Price live · AI analysis from Jun 15, 2026
Ingenia Communities Group is an S&P/ASX 200 residential REIT primarily operating in Australia, managing a diverse portfolio of 99 owned communities, five greenfield developments via a joint venture, and six established communities through managed funds. The company serves over 10,850 residents and generates revenue through direct property ownership, development activities, and fee-for-service arrangements.

Analyst Coverage for INGEF: INGEF does not currently have published analyst price targets in our coverage universe. This is common for smaller-cap names with limited Wall Street coverage. In the absence of analyst consensus, our AI model evaluates INGEF against Real Estate peers across nine fundamental dimensions and assigns an underweight signal based on the underlying data.

Council Score · Weighted Average of 3 Disciplines
HOLD 49/100 · C

INGEF: the 1 perspectives are evenly split.

How is this calculated? →
Council Score · 8 perspectives · See tabs for details →

Ingenia Communities Group (INGEF) Real Estate Portfolio & Strategy

CEOJohn Carfi
Employees1300
HeadquartersThe Rocks, AU
IPO Year2020

Ingenia Communities Group is an S&P/ASX 200 residential REIT, managing 99 on-balance-sheet communities alongside joint ventures and managed funds, impacting over 10,850 residents daily. It specializes in creating community-focused living environments, supported by a robust portfolio and a commitment to stakeholder value within the Australian real estate market.

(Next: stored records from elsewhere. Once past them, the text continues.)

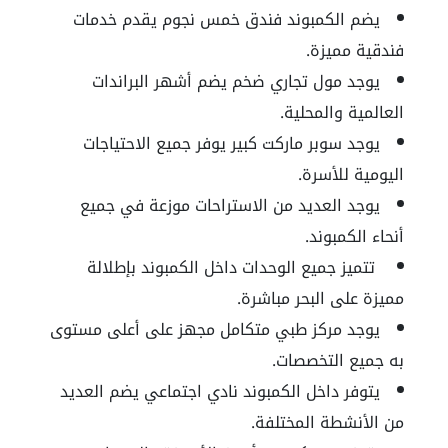
يضم الكمبوند فندق خمس نجوم يقدم خدمات
فندقية مميزة.
يوجد مول تجاري ضخم يضم أشهر البراندات
العالمية والمحلية.
يوجد سوبر ماركت كبير يوفر جميع الاحتياجات
اليومية للأسرة.
يوجد العديد من الاستراحات موزعة في جميع
أنحاء الكمبوند.
ت
تميز جميع الوحدات داخل الكمبوند بإطلالة
مميزة على البحر مباشرة.
يوجد مركز طبي متكامل مجهز على أعلى مستوى
به جميع التخصصات.
يتوفر داخل الكمبوند نادي اجتماعي يضم العديد
من الأنشطة المختلفة.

Data Provenance | Financial Data Quantitative Analysis NASDAQ Analysis: Jun 15, 2026

What Is the Investment Thesis for INGEF?

Ingenia Communities Group presents as a residential REIT with a diversified operational model and a strong market position, evidenced by its S&P/ASX 200 listing. The company's financial profile includes a P/E ratio of 12.5, a robust profit margin of 26.4%, and an impressive gross margin of 63.0%, indicating efficient asset management and profitability. A dividend yield of 2.19% offers income potential for investors. Key value drivers include the stable income generated from its 99 on-balance-sheet communities, which house over 10,850 residents, providing a resilient revenue base. Growth catalysts are primarily centered on the expansion of its portfolio through five greenfield lifestyle community developments via a joint venture with Sun Communities, Inc., and the growth of its managed funds segment, which currently includes six established communities. The fee income derived from services to these external entities provides a diversified and scalable revenue stream. Risks include general real estate market fluctuations, interest rate sensitivity common to REITs, and the inherent risks associated with development projects. However, the company's established operational scale and strategic partnerships mitigate some of these factors, positioning it for continued growth within the residential sector.

Based on FMP financials and quantitative analysis

INGEF Key Highlights

  • Market Capitalization: $1.16 billion, reflecting its substantial presence and scale within the real estate sector.
  • Profit Margin: 26.4%, demonstrating strong operational efficiency and profitability from its diverse portfolio.
  • Gross Margin: 63.0%, indicating effective cost management and robust revenue generation from its properties and services.
  • Dividend Yield: 2.19%, providing a consistent income stream for investors in line with its REIT structure.
  • Extensive Portfolio: Comprising 99 on-balance-sheet communities, 5 greenfield developments via JV, and 6 managed communities, serving over 10,850 residents.

Who Are INGEF's Competitors?

INGEF is benchmarked below against 8 industry peers on price, market cap, and our AI MoonshotScore.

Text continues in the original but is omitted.